Local businesses and community members stepped up in February to support Tauranga Aero Club’s efforts to deliver food and supplies to stranded communities on Te Tairawhiti after the devastating effects of Cyclone Gabrielle.
The result was deliveries of almost forty tonne of food and supplies by truck and aeroplane, much of it to small, isolated communities up and down the Te Tairāwhiti coast and Hawke’s Bay.
Tauranga Aero Club president Darryl Hone said the result of the club’s efforts had been well beyond his wildest imaginings.
“We have been getting amazing feed back for this effort, it is not something we looked for or expected. By 5.30pm on the Sunday we had finally managed to clear our hanger of all the food and supplies donated over the course of the three day campaign.
“We ended up flying 44 flights and also had three truck and trailer units head out fully laden.”
A number of the club’s pilot members contributed their craft, along with two from the aero club itself.
Among them was pilot Greg Missen who was the first flight into Hastings aerodrome on the Friday, to an area still cut off from Napier and running low on supplies.
He said it had been gratifying to be welcomed with smiles of joy when he touched down in his twin engine plane at Hastings aerodrome. Being able to help out had been a vital way to show the people on the coast the Bay of Plenty coast communities were thinking about them, he said.
Fellow pilot Kalarn Mark flew his family’s 172 Cessna Skyhawk over the Raukumara ranges into remote Ruatoria.
His was the first supply drop that community had since Gabrielle took out the bridge south, leaving only State Highway 35 around East Cape accessible.

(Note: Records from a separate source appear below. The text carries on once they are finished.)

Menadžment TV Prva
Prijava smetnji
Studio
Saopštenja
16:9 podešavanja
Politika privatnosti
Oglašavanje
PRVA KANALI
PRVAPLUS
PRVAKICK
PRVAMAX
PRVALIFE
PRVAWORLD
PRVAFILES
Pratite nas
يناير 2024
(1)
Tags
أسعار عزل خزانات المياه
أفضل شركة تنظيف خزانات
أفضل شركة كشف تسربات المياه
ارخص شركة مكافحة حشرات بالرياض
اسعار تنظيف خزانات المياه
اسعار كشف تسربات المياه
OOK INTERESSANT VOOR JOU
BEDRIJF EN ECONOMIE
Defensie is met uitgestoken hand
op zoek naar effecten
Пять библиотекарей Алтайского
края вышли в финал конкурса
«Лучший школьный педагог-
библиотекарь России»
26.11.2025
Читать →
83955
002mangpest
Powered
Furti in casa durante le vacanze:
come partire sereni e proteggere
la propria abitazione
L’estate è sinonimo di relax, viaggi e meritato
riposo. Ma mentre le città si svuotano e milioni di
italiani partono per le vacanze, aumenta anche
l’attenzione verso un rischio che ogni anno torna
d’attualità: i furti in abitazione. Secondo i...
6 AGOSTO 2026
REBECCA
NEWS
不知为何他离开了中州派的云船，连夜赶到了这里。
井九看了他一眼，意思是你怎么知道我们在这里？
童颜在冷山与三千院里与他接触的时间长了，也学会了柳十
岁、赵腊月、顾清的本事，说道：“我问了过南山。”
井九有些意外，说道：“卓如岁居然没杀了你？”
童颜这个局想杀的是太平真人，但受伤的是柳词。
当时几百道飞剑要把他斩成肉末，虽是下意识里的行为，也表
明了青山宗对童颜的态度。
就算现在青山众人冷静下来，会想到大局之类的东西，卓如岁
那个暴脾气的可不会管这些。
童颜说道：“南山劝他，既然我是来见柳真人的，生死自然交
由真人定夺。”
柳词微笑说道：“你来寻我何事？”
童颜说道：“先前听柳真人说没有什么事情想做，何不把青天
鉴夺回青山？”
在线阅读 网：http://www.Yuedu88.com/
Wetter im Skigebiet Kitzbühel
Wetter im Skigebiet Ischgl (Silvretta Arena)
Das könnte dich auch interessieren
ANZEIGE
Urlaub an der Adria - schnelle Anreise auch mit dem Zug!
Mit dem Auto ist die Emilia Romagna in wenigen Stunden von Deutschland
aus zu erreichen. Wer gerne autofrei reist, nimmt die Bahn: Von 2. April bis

At 17 and the holder of several national flying competition awards, the day had proven an invaluable experience for adding valuable hours to his log, and on a personal level in appreciating the impact such an event had upon communities.

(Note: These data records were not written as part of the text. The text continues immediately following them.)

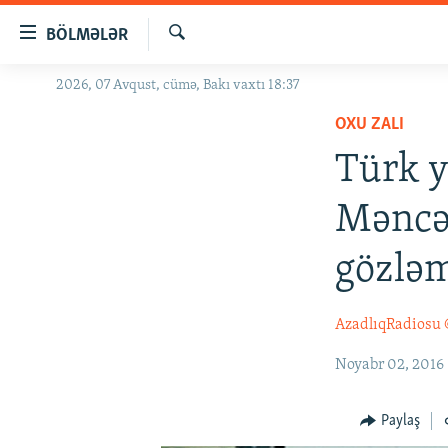
Keçid
BÖLMƏLƏR
linkləri
Axtar
Əsas
2026, 07 Avqust, cümə, Bakı vaxtı 18:37
GÜNDƏM
məzmuna
OXU ZALI
#İZAHLA
qayıt
Əsas
Türk y
KORRUPSIOMETR
naviqasiyaya
#ƏSLINDƏ
qayıt
Məncə 
Axtarışa
FƏRQƏ BAX
keç
gözləm
QANUNI DOĞRU
ARAŞDIRMA
AzadlıqRadiosu
MULTIMEDIA
Noyabr 02, 2016
RADIO ARXIV
VIDEO
HAQQIMIZDA
FOTOQALEREYA
OXU ZALI
Paylaş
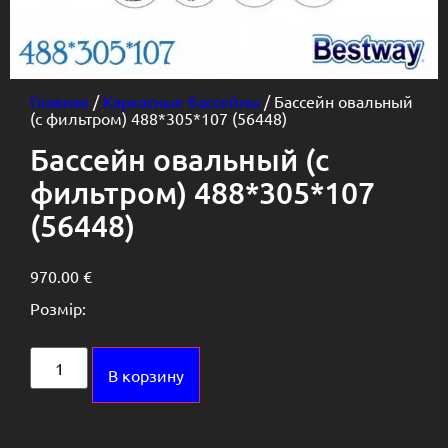
Главная
/
Каркасные бассейны
/ Бассейн овальный
(с фильтром) 488*305*107 (56448)
Бассейн овальный (с
фильтром) 488*305*107
(56448)
970.00
€
Розмір:
Alternative:
В корзину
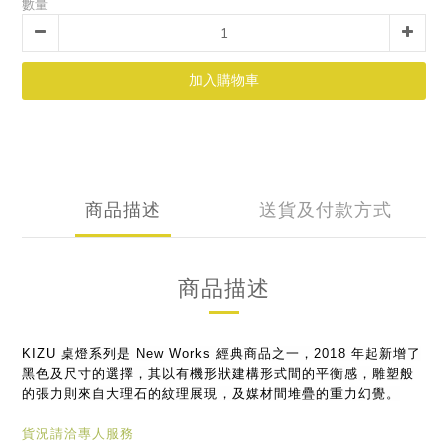
數量
加入購物車
商品描述
送貨及付款方式
商品描述
KIZU 桌燈系列是 New Works 經典商品之一，2018 年起新增了
黑色及尺寸的選擇，其以有機形狀建構形式間的平衡感，
雕塑般
的張力則來自大理石的紋理展現，及媒材間堆疊的重力幻覺。
貨況請洽專人服務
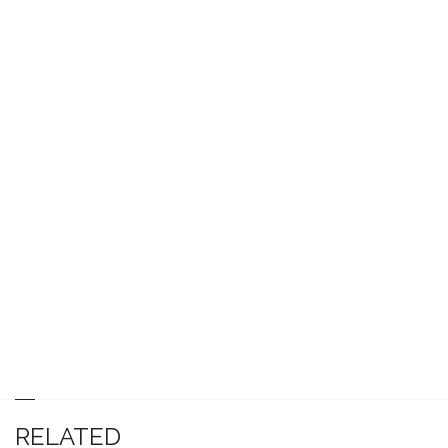
RELATED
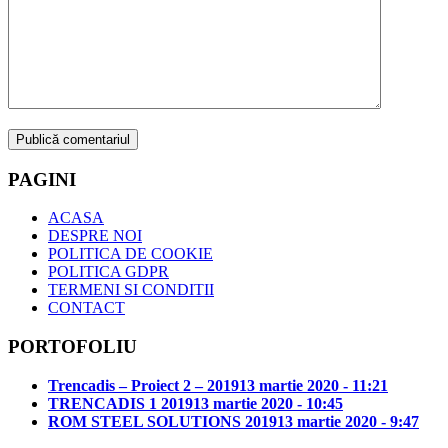
PAGINI
ACASA
DESPRE NOI
POLITICA DE COOKIE
POLITICA GDPR
TERMENI SI CONDITII
CONTACT
PORTOFOLIU
Trencadis – Proiect 2 – 2019
13 martie 2020 - 11:21
TRENCADIS 1 2019
13 martie 2020 - 10:45
ROM STEEL SOLUTIONS 2019
13 martie 2020 - 9:47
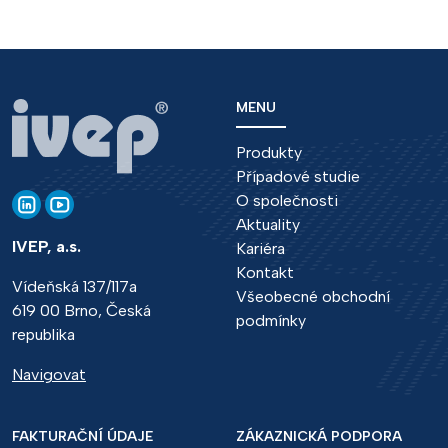
MENU
Produkty
Případové studie
O společnosti
Aktuality
IVEP, a.s.
Kariéra
Kontakt
Vídeňská 137/117a
Všeobecné obchodní
619 00 Brno, Česká
podmínky
republika
Navigovat
FAKTURAČNÍ ÚDAJE
ZÁKAZNICKÁ PODPORA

Daryl Hone said there were numerous Tauranga businesses the club had to thank for their efforts who had committed funds and resources to the supply drive.
“We had Warehouse Tauranga put up funds for us to buy food, particularly noodle meals that are easy to fly and easy to eat, we had the Bake Shack at the Mount provide dinner and lunch for the aero club volunteers, completely free of charge.
We also had Brett Marsh Transport and Wetherell Transport donate truck units and drivers for runs down there, and Pacific Autos supply a smaller truck for a run to Te Karaka which had been hit really hard.”
Hone said the club was also grateful to those who had donating funds which could be used to help pay for the fuel used on the east coast sorties.